What is the best way to automatically select features for anomaly detection?
I normally treat Anomaly Detection as an algorithm where the features are selected by human experts: what matters is the output range (as in "abnormal input – abnormal output") so even with many features you can come up with a much smaller subset by combining the features.
However, assuming that in general case a feature list can be huge, perhaps an automated learning is sometimes preferable. As far as I can see, there are some attempts:
- "Automated feature selection for Anomaly Detection" (pdf) which generalizes Support Vector Data Description
- "A Fast Host-Based Intrusion Detection System Using Rough Set Theory" (no pdf available?) which, I guess, uses Rough Set Theory
- "Learning Rules for Anomaly Detection of Hostile Network Traffic" (pdf, video) which uses statistical approach
So now I wonder if anyone can tell – assuming anomaly detection and a really big (hundreds?) feature set:
- Do those huge feature sets make sense at all? Shouldn't we just reduce the feature set upto, say, a few dozens and that's it?
- If huge feature sets do make sense, which one of the approaches above would give better predictions, and why? Is there anything not listed which is much better?

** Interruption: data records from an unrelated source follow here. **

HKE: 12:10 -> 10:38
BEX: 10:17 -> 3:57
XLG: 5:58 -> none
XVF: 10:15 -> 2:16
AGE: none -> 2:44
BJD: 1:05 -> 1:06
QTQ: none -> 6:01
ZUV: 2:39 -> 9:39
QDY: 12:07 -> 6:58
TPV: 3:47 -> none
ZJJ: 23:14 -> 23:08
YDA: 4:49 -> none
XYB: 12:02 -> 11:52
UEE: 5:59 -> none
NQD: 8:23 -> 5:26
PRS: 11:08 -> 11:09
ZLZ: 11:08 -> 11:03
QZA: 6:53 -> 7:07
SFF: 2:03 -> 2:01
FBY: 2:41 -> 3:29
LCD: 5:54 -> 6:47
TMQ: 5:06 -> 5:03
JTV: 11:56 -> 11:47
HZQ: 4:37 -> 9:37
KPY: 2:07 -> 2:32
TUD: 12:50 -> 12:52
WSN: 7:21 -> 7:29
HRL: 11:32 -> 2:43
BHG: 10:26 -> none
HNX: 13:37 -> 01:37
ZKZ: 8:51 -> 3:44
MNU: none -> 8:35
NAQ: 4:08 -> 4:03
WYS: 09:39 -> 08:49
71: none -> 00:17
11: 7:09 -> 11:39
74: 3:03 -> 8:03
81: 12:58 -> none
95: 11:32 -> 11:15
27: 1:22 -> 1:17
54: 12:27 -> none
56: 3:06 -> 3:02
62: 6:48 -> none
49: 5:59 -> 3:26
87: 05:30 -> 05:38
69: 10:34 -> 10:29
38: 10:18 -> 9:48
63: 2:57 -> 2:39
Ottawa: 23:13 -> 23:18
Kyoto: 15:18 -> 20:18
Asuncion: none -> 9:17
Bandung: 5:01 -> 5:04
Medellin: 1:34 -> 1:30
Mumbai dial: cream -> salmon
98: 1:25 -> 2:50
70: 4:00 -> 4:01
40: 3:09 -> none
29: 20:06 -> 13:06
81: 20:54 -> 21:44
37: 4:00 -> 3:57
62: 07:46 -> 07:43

- Why should they give better results comparing to, say, dimensionality reduction or feature construction via clustering/ranking/etc?
Best Answer
One practical approach (in case of supervised learning at least) is to include all possibly relevant features and use a (generalized) linear model (logistic regression, linear svm etc.) with regularization (L1 and/or L2). There are open source tools (e.g. Vowpal Wabbit) that can deal with trillions of example/feature combinations for these types of models so scalability is not an issue (besides, one can always use sub-sampling). The regularization helps to deal with feature selection.